Is such pursuit transcendence or simply distraction? If the latter, what are we distracting ourselves from? Could it be the existential fear of having to find our true values: the fear of living an authentic life?
Or maybe we realize we don’t need to get all philosophical about doing what we enjoy, for whatever the reason may be. Maybe making up and playing a board game may be sufficient irony in response to such questions.
I have a friend who is a school administrator. Although he never complains, it’s apparent the pressures of the job are often trying. He told me once that the job requires him to wear different hats by which I assume he meant the need, sometimes, to act the policeman, other times to accommodate with a smile undeserved criticism, and so forth.
As I think about this, hat wearing, in fact, often carries meaning beyond its basic head-covering function. Political affiliations may be conveyed, products advertised, and humorous familial contexts presented.
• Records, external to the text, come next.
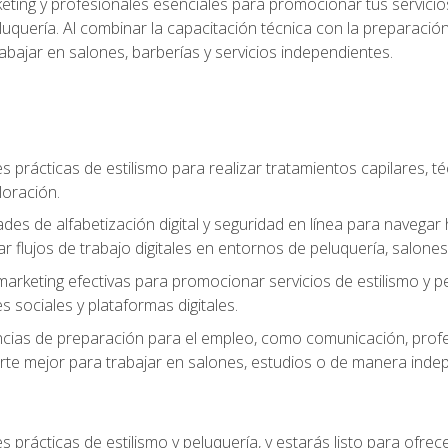
keting y profesionales esenciales para promocionar tus servicios
 peluquería. Al combinar la capacitación técnica con la preparac
bajar en salones, barberías y servicios independientes.
s prácticas de estilismo para realizar tratamientos capilares, té
loración.
ades de alfabetización digital y seguridad en línea para naveg
ar flujos de trabajo digitales en entornos de peluquería, salones 
arketing efectivas para promocionar servicios de estilismo y pe
s sociales y plataformas digitales.
ias de preparación para el empleo, como comunicación, profes
arte mejor para trabajar en salones, estudios o de manera inde
s prácticas de estilismo y peluquería, y estarás listo para ofre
These presentations of identity along with the desired in-group associations the wearer wishes to convey may also carry an accompanying negative reaction that the hat wearer may not desire. Repulsion and hostility being real possibilities.
So, thinking about it, I intend to be careful what I put on my head.
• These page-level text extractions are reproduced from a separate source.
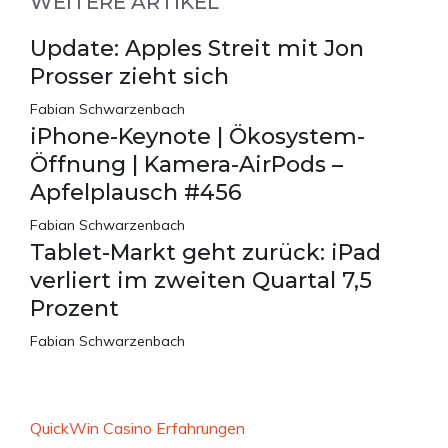
WEITERE ARTIKEL
Update: Apples Streit mit Jon
Prosser zieht sich
Fabian Schwarzenbach
iPhone-Keynote | Ökosystem-
Öffnung | Kamera-AirPods –
Apfelplausch #456
Fabian Schwarzenbach
Tablet-Markt geht zurück: iPad
verliert im zweiten Quartal 7,5
Prozent
Fabian Schwarzenbach
QuickWin Casino Erfahrungen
Samantha Harvey tells the story of a crew of astronauts circling the earth in an international space station. Each crew member contemplates his or her existence with a new awareness, removed as they are from the 24 hour cycle of life one experiences on the planet surface. Circling the globe as many as fourteen times in an earth day, accompanied by fourteen sunrises and as many sunsets, the astronauts watch, god-like, as a cyclone forms above the Philippines. They each come in time to the profound realization their very existence is extremely fragile, dependent upon the celestial body they’re circling.
As they perform their assigned experiments and daily maintenance tasks, over-coming the space sickness and lack of sound sleep, they nevertheless marvel at the constantly changing color and light show they see as they hurdle, weightless behind and around the entity that sustains they’re existences.
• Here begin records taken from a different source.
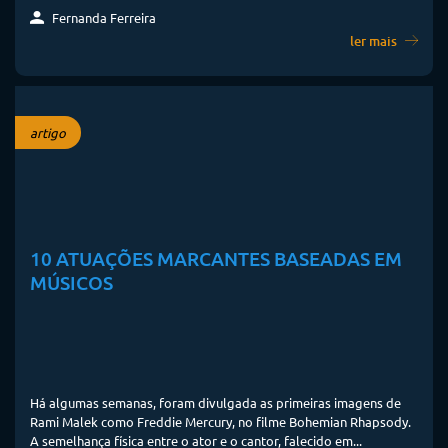
Fernanda Ferreira
ler mais
artigo
10 ATUAÇÕES MARCANTES BASEADAS EM
MÚSICOS
Há algumas semanas, foram divulgada as primeiras imagens de
Rami Malek como Freddie Mercury, no filme Bohemian Rhapsody.
A semelhança física entre o ator e o cantor, falecido em...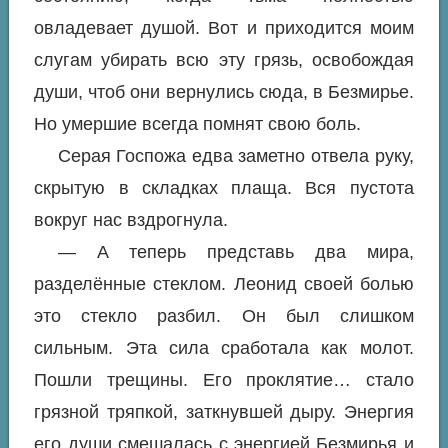
овладевает душой. Вот и приходится моим
слугам убирать всю эту грязь, освобождая
души, чтоб они вернулись сюда, в Безмирье.
Но умершие всегда помнят свою боль.
Серая Госпожа едва заметно отвела руку,
скрытую в складках плаща. Вся пустота
вокруг нас вздрогнула.
— А теперь представь два мира,
разделённые стеклом. Леонид своей болью
это стекло разбил. Он был слишком
сильным. Эта сила сработала как молот.
Пошли трещины. Его проклятие… стало
грязной тряпкой, заткнувшей дыру. Энергия
его души смешалась с энергией Безмирья и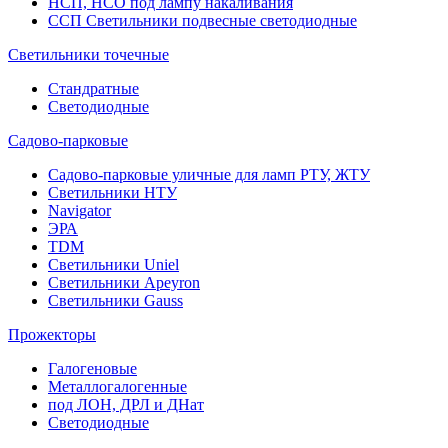
НСП, НСО под лампу накаливания
ССП Светильники подвесные светодиодные
Светильники точечные
Стандратные
Светодиодные
Садово-парковые
Садово-парковые уличные для ламп РТУ, ЖТУ
Светильники НТУ
Navigator
ЭРА
TDM
Светильники Uniel
Светильники Apeyron
Светильники Gauss
Прожекторы
Галогеновые
Металлогалогенные
под ЛОН, ДРЛ и ДНат
Светодиодные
Such a perspective must surely overshadow the petty power struggles that define life on planet Earth.
As people became more sedentary during the Neolithic era tribal groups united forming larger populations. These disparate groups, to form a functioning society needed to share a common sense of the way things are, a shared belief system. They needed a storyline that all could grasp, accept and believe in order to accept a hierarchical structure to deal with property ownership and exchange of goods.
A workable storyline would need to include reference to the supernatural. Human uncertainty requires connection to an entity that can be appealed to when crops fail, drought occurs, or outsiders threaten the groups existence.
As societal stability evolves, multiple story lines will develop, one flexible and open to new developments, another rigid, protective and resistant to change. Hopefully stable institutions will be in place at that point to accommodate such diversity of thought.